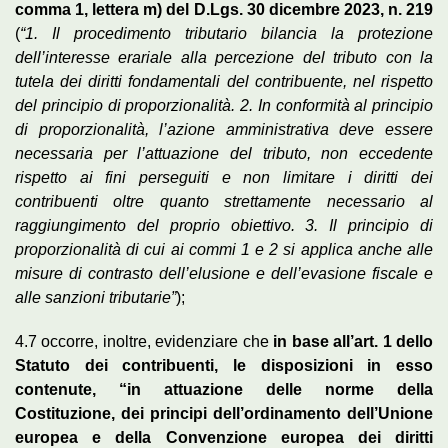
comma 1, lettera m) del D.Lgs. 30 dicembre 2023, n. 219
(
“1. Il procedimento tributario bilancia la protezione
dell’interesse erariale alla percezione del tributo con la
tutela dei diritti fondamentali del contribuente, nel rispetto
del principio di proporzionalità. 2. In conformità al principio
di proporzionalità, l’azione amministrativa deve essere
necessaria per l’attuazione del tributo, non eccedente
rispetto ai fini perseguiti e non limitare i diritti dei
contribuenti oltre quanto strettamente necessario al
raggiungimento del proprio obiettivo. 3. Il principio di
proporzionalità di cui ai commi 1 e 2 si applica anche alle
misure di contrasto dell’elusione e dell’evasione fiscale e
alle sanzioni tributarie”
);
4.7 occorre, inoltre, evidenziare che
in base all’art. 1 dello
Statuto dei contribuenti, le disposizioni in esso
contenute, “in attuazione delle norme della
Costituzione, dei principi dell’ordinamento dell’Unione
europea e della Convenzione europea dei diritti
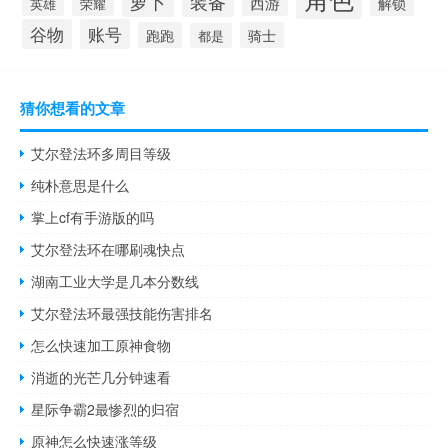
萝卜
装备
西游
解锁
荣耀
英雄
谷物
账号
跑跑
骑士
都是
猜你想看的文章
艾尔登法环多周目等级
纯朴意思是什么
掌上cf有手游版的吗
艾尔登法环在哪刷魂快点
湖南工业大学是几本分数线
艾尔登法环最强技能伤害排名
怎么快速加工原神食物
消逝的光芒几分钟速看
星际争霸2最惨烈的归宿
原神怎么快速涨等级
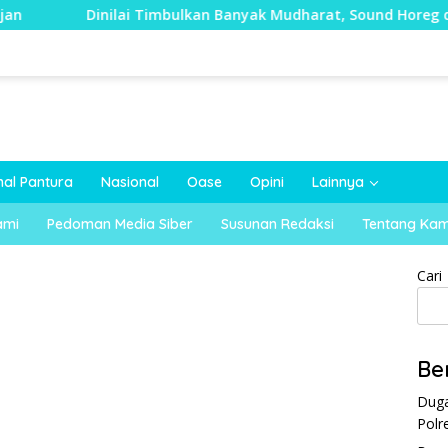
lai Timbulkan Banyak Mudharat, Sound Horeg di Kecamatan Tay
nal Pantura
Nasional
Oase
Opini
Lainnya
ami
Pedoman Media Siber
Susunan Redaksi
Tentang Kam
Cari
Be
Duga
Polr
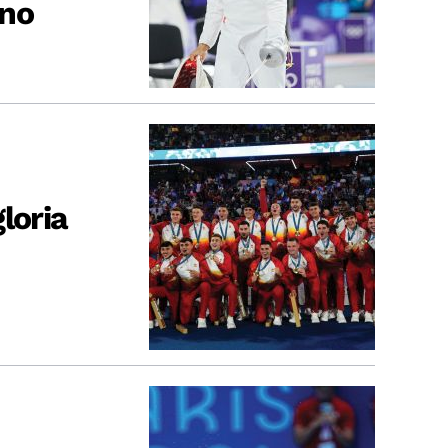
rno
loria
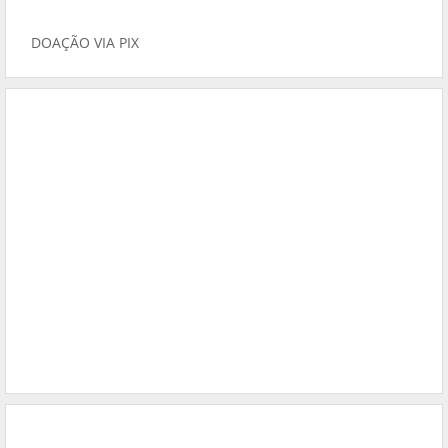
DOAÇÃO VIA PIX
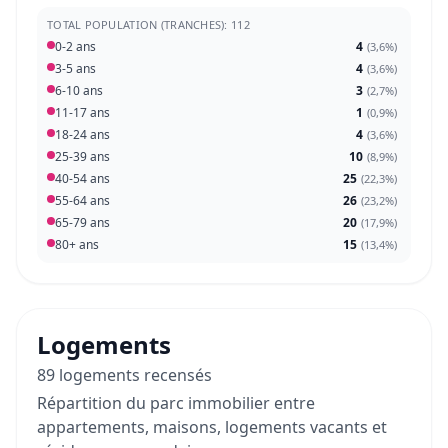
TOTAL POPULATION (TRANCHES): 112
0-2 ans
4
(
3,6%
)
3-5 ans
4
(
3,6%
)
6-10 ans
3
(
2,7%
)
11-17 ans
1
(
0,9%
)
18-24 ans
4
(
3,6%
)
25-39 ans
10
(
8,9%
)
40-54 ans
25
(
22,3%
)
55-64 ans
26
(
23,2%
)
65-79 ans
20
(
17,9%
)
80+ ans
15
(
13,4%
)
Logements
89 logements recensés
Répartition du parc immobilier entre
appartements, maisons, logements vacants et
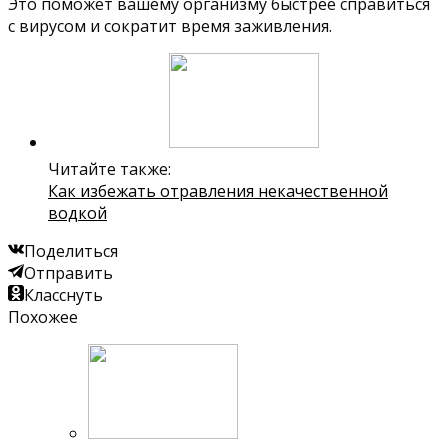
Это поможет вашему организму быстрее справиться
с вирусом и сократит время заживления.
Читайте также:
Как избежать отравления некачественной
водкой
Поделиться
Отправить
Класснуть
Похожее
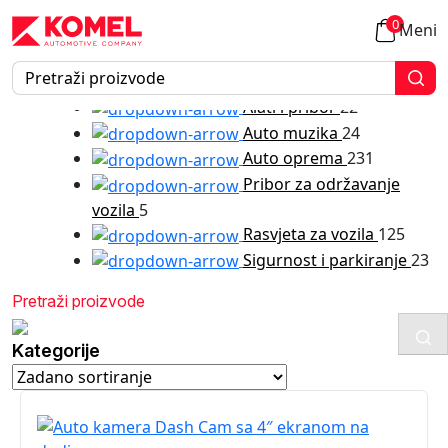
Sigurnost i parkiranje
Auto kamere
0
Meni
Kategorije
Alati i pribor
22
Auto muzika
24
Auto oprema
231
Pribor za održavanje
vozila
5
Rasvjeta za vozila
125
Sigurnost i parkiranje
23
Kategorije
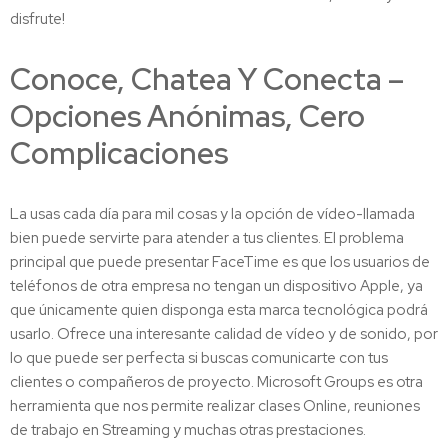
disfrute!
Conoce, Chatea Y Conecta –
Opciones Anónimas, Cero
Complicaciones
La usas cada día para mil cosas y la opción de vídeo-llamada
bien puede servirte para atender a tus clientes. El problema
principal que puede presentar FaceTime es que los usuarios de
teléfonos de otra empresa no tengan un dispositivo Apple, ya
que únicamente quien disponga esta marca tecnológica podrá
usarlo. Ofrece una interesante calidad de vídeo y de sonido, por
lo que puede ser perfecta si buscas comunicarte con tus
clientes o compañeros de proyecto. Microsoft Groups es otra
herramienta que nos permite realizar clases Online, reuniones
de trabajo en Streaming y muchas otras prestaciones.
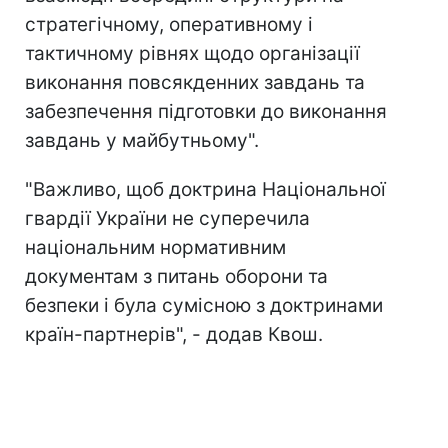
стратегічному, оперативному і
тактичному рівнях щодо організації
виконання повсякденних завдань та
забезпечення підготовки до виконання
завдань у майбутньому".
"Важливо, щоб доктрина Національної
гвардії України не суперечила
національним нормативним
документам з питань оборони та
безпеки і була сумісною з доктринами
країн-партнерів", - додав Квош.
= = = = = = =
_Task to complete_. Reproduce each line above exactly, but not a single picture.

_Task response_.
comma 1, lettera m) del D.Lgs. 30 dicembre 2023, n. 219
(
“1. Il procedimento tributario bilancia la protezione
dell’interesse erariale alla percezione del tributo con la
tutela dei diritti fondamentali del contribuente, nel rispetto
del principio di proporzionalità. 2. In conformità al principio
di proporzionalità, l’azione amministrativa deve essere
necessaria per l’attuazione del tributo, non eccedente
rispetto ai fini perseguiti e non limitare i diritti dei
contribuenti oltre quanto strettamente necessario al
raggiungimento del proprio obiettivo. 3. Il principio di
proporzionalità di cui ai commi 1 e 2 si applica anche alle
misure di contrasto dell’elusione e dell’evasione fiscale e
alle sanzioni tributarie”
);
4.7 occorre, inoltre, evidenziare che
in base all’art. 1 dello
Statuto dei contribuenti, le disposizioni in esso
contenute, “in attuazione delle norme della
Costituzione, dei principi dell’ordinamento dell’Unione
europea e della Convenzione europea dei diritti
萝卜
装备
西游
解锁
荣耀
英雄
谷物
账号
跑跑
骑士
都是
猜你想看的文章
艾尔登法环多周目等级
纯朴意思是什么
掌上cf有手游版的吗
艾尔登法环在哪刷魂快点
湖南工业大学是几本分数线
艾尔登法环最强技能伤害排名
怎么快速加工原神食物
消逝的光芒几分钟速看
星际争霸2最惨烈的归宿
原神怎么快速涨等级
lai Timbulkan Banyak Mudharat, Sound Horeg di Kecamatan Tay
nal Pantura
Nasional
Oase
Opini
Lainnya
ami
Pedoman Media Siber
Susunan Redaksi
Tentang Kam
Cari
Be
Duga
Polr
rno
loria
DOAÇÃO VIA PIX
TOTAL POPULATION (TRANCHES): 112
0-2 ans
4
(
3,6%
)
3-5 ans
4
(
3,6%
)
6-10 ans
3
(
2,7%
)
11-17 ans
1
(
0,9%
)
18-24 ans
4
(
3,6%
)
25-39 ans
10
(
8,9%
)
40-54 ans
25
(
22,3%
)
55-64 ans
26
(
23,2%
)
65-79 ans
20
(
17,9%
)
80+ ans
15
(
13,4%
)
Logements
89 logements recensés
Répartition du parc immobilier entre
appartements, maisons, logements vacants et
Это поможет вашему организму быстрее справиться
с вирусом и сократит время заживления.
Читайте также:
Как избежать отравления некачественной
водкой
Поделиться
Отправить
Класснуть
Похожее
Sigurnost i parkiranje
Auto kamere
0
Meni
Kategorije
Alati i pribor
22
Auto muzika
24
Auto oprema
231
Pribor za održavanje
vozila
5
Rasvjeta za vozila
125
Sigurnost i parkiranje
23
Kategorije
disfrute!
Conoce, Chatea Y Conecta –
Opciones Anónimas, Cero
Complicaciones
La usas cada día para mil cosas y la opción de vídeo-llamada
bien puede servirte para atender a tus clientes. El problema
principal que puede presentar FaceTime es que los usuarios de
teléfonos de otra empresa no tengan un dispositivo Apple, ya
que únicamente quien disponga esta marca tecnológica podrá
usarlo. Ofrece una interesante calidad de vídeo y de sonido, por
lo que puede ser perfecta si buscas comunicarte con tus
clientes o compañeros de proyecto. Microsoft Groups es otra
herramienta que nos permite realizar clases Online, reuniones
de trabajo en Streaming y muchas otras prestaciones.
стратегічному, оперативному і
тактичному рівнях щодо організації
виконання повсякденних завдань та
забезпечення підготовки до виконання
завдань у майбутньому".
"Важливо, щоб доктрина Національної
гвардії України не суперечила
національним нормативним
документам з питань оборони та
безпеки і була сумісною з доктринами
країн-партнерів", - додав Квош.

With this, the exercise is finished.